The assessments were conducted by a local native isiXhosa-speaking woman who received training from our team in the administation of the assessments and worked alongside one of us during the course of the study (ZV). Assessments were conducted within the research base with each carer and child at baseline and then again immediately following the eight week training programme.

Child language

Child language was assessed by interviewing the mother, using the MacArthur-Bates Communicative Development Inventory (CDI; Fenson et al., 2000) which we translated into isiXhosa.

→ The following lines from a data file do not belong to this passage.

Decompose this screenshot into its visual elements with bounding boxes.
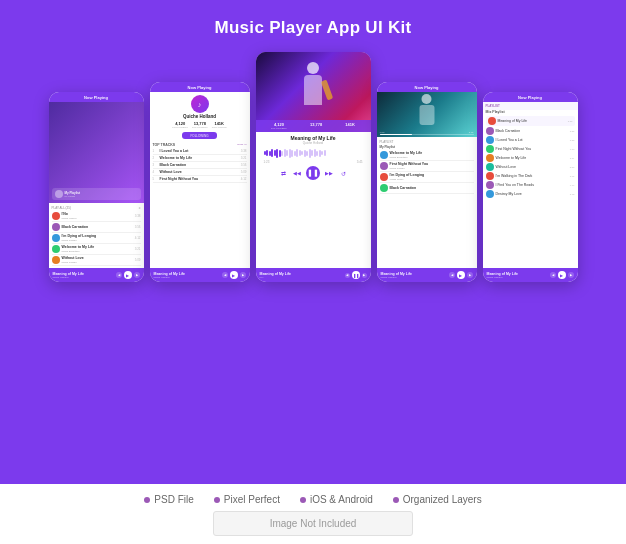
p2-prev-btn[interactable]: ◀	[222, 272, 228, 278]
psd-dot	[144, 497, 150, 503]
p5-track-2[interactable]: Black Carnation 3:56	[486, 127, 575, 136]
phone1-hero: My Playlist 54 Songs	[49, 102, 144, 203]
p2-play-btn[interactable]: ▶	[230, 271, 238, 279]
concert-song-artist: Quiche Holland	[260, 141, 367, 145]
p5-track-6[interactable]: Without Love 5:09	[486, 163, 575, 172]
feature-ios: iOS & Android	[300, 494, 373, 505]
next-btn[interactable]: ▶	[134, 272, 140, 278]
phone1-header: Now Playing	[49, 92, 144, 102]
shuffle-btn[interactable]: ⇄	[278, 168, 288, 178]
p2-next-btn[interactable]: ▶	[240, 272, 246, 278]
track-row-3[interactable]: I'm Dying of Longing Quinn Kaplan 4:12	[52, 233, 141, 244]
prev-btn[interactable]: ◀	[116, 272, 122, 278]
feature-psd: PSD File	[144, 494, 193, 505]
pixel-label: Pixel Perfect	[224, 494, 280, 505]
phone-3-center: 4,120 FOLLOWERS 13,778 141K	[256, 52, 371, 282]
center-next-btn[interactable]: ▶▶	[324, 168, 334, 178]
p2-track-3[interactable]: 3 Black Carnation 3:56	[153, 162, 247, 169]
center-play-btn[interactable]: ❚❚	[306, 166, 320, 180]
phone2-footer: Meaning of My Life Quinn Holland ◀ ▶ ▶	[150, 268, 250, 282]
top-section: Music Player App UI Kit Now Playing My P…	[0, 0, 626, 484]
following-button[interactable]: FOLLOWING	[182, 132, 216, 139]
ios-label: iOS & Android	[310, 494, 373, 505]
p5-track-4[interactable]: First Night Without You 4:23	[486, 145, 575, 154]
artist-name: Quiche Holland	[150, 114, 250, 119]
phone5-footer: Meaning of My Life Quinn Holland ◀ ▶ ▶	[483, 268, 578, 282]
track-row-1[interactable]: I'No Quinn Mason 3:38	[52, 211, 141, 222]
ios-dot	[300, 497, 306, 503]
p2-track-2[interactable]: 2 Welcome to My Life 3:21	[153, 155, 247, 162]
concert-song-title: Meaning of My Life	[260, 134, 367, 141]
track-row-5[interactable]: Without Love Quinn Kaplan 5:09	[52, 255, 141, 266]
main-container: Music Player App UI Kit Now Playing My P…	[0, 0, 626, 544]
p5-track-5[interactable]: Welcome to My Life 3:21	[486, 154, 575, 163]
track-row-2[interactable]: Black Carnation 3:56	[52, 222, 141, 233]
p5-track-7[interactable]: I'm Walking in The Dark 3:45	[486, 172, 575, 181]
phone4-footer: Meaning of My Life Quinn Holland ◀ ▶ ▶	[377, 268, 477, 282]
center-prev-btn[interactable]: ◀◀	[292, 168, 302, 178]
phone2-header: Now Playing	[150, 82, 250, 92]
p4-track-3[interactable]: I'm Dying of Longing Vivian Finley	[380, 172, 474, 183]
phone2-content: TOP TRACKS Show All 1 I Loved You a Lot …	[150, 140, 250, 268]
feature-pixel: Pixel Perfect	[214, 494, 280, 505]
psd-label: PSD File	[154, 494, 193, 505]
p2-track-1[interactable]: 1 I Loved You a Lot 3:38	[153, 148, 247, 155]
phone4-content: PLAYLIST My Playlist Welcome to My Life …	[377, 137, 477, 268]
track-row-4[interactable]: Welcome to My Life Quinn Bernstein 3:21	[52, 244, 141, 255]
phone1-content: PLAY ALL (25) ≡ I'No Quinn Mason 3:38	[49, 203, 144, 268]
p5-next-btn[interactable]: ▶	[568, 272, 574, 278]
phones-row: Now Playing My Playlist 54 Songs	[49, 52, 578, 282]
phone-1: Now Playing My Playlist 54 Songs	[49, 92, 144, 282]
phone4-header: Now Playing	[377, 82, 477, 92]
p4-play-btn[interactable]: ▶	[457, 271, 465, 279]
phone-4: Now Playing 1:233:45	[377, 82, 477, 282]
p4-next-btn[interactable]: ▶	[467, 272, 473, 278]
pixel-dot	[214, 497, 220, 503]
feature-layers: Organized Layers	[393, 494, 482, 505]
p4-track-1[interactable]: Welcome to My Life Quinn Bernstein	[380, 150, 474, 161]
bottom-section: PSD File Pixel Perfect iOS & Android Org…	[0, 484, 626, 544]
p5-track-1[interactable]: Meaning of My Life 3:38	[486, 116, 575, 126]
phone1-footer: Meaning of My Life Quinn Holland ◀ ▶ ▶	[49, 268, 144, 282]
phone-2: Now Playing ♪ Quiche Holland 4,120 FOLLO…	[150, 82, 250, 282]
p5-track-3[interactable]: I Loved You a Lot 2:58	[486, 136, 575, 145]
center-controls: ⇄ ◀◀ ❚❚ ▶▶ ↺	[260, 164, 367, 182]
p5-track-8[interactable]: I Find You on The Roads 4:12	[486, 181, 575, 190]
features-row: PSD File Pixel Perfect iOS & Android Org…	[144, 494, 481, 505]
p2-track-4[interactable]: 4 Without Love 5:09	[153, 169, 247, 176]
layers-label: Organized Layers	[403, 494, 482, 505]
concert-hero: 4,120 FOLLOWERS 13,778 141K	[256, 52, 371, 132]
artist-avatar: ♪	[191, 95, 209, 113]
p5-play-btn[interactable]: ▶	[558, 271, 566, 279]
page-title: Music Player App UI Kit	[214, 18, 411, 38]
repeat-btn[interactable]: ↺	[338, 168, 348, 178]
p4-prev-btn[interactable]: ◀	[449, 272, 455, 278]
play-btn[interactable]: ▶	[124, 271, 132, 279]
p2-track-5[interactable]: 5 First Night Without You 4:12	[153, 176, 247, 183]
p4-track-2[interactable]: First Night Without You Quinn Kaplan	[380, 161, 474, 172]
layers-dot	[393, 497, 399, 503]
phone5-content: Meaning of My Life 3:38 Black Carnation …	[483, 115, 578, 268]
waveform	[260, 147, 367, 159]
p5-track-9[interactable]: Destroy My Love 3:18	[486, 190, 575, 199]
artist-stats: 4,120 FOLLOWERS 13,778 FOLLOWERS 141K FO…	[150, 121, 250, 129]
p5-prev-btn[interactable]: ◀	[550, 272, 556, 278]
image-not-included-label: Image Not Included	[213, 511, 413, 536]
p4-track-4[interactable]: Black Carnation	[380, 183, 474, 194]
phone4-hero: 1:233:45	[377, 92, 477, 137]
phone-5: Now Playing PLAYLIST Mix Playlist Meanin…	[483, 92, 578, 282]
phone5-header: Now Playing	[483, 92, 578, 102]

The translation was performed by a group of research assistants, all of whom were isiXhosa-speaking residents of Khayelitsha, who had previously undertaken translation of English psychometric instruments. First, the 89 items on the CDI checklist were screened by two of the translators to determine whether the words were appropriate for the Khayelitsha context. Seven words were excluded and replaced with culturally acceptable alternatives. Second, the 89 CDI items were forward translated into isiXhosa by two translators working independently. Third, the two translators, together with a third translator checked for discrepancies between the two versions. Ambiguities and discrepancies were discussed and resolved by consensus. Fourth, the isiXhosa inventory was translated back into English by two additional translators working independently, resulting in two back-translated versions, and again ambiguities or discrepancies were discussed and resolved. Finally, all five translators convened to agree a final version of the instrument. This interview was administered to mothers at baseline and following the training period, providing a continuous measure of child language comprehension and production.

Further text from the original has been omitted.